Revenons au livre qui, sans égard aucun pour ton talent tous azimuts, arrive par hasard parce qu'en te promenant, pour meubler un dimanche peut-être, tu as visité un faux village écomusée. Un livre pour raconter tout ce que tu appris, tant de choses qui ne servirent à rien... mais qui restent si précisément dans ta mémoire... Certes tu ne provoques pas mais de ton ton calme, posé et souriant, tu aimes bien titiller, agacer, déstabiliser... une façon pour toi d'esquiver les flatteurs vains et indigents en retour.

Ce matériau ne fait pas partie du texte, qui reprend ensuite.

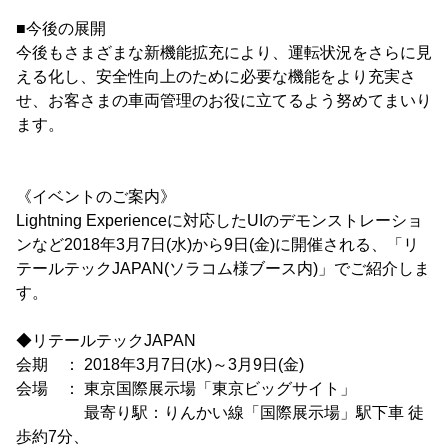
■今後の展開
今後もさまざまな新機能拡充により、運転状況をさらに見
える化し、安全性向上のために必要な機能をより充実さ
せ、お客さまの車両管理のお役に立てるよう努めてまいり
ます。
《イベントのご案内》
Lightning Experienceに対応したUIのデモンストレーショ
ンなど2018年3月7日(水)から9日(金)に開催される、「リ
テールテックJAPAN(ソラコム様ブース内)」でご紹介しま
す。
◆リテールテックJAPAN
会期 ： 2018年3月7日(水)～3月9日(金)
会場 ： 東京国際展示場「東京ビッグサイト」
最寄り駅：りんかい線「国際展示場」駅下車 徒
歩約7分、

Que représente-t-il celui-là, parmi les quelques dizaines de ta main ? Oh plus, beaucoup plus que tu ne veux en laisser paraître ! Et dans ta longue carrière d'écrivain touche à tous les domaines ton Vin Bourru revient sans cesse, en fil conducteur, tant lors de tes entretiens que lorsqu'on veut un aperçu des couvertures de tes ouvrages...
Puisque j'ose aimer, honorer et pleurer un enfant du Languedoc qui est nous (une démarche pouvant toutefois ouvrir sur les autres nombreuses facettes de ta personne), relisons-le ensemble ton Vin Bourru !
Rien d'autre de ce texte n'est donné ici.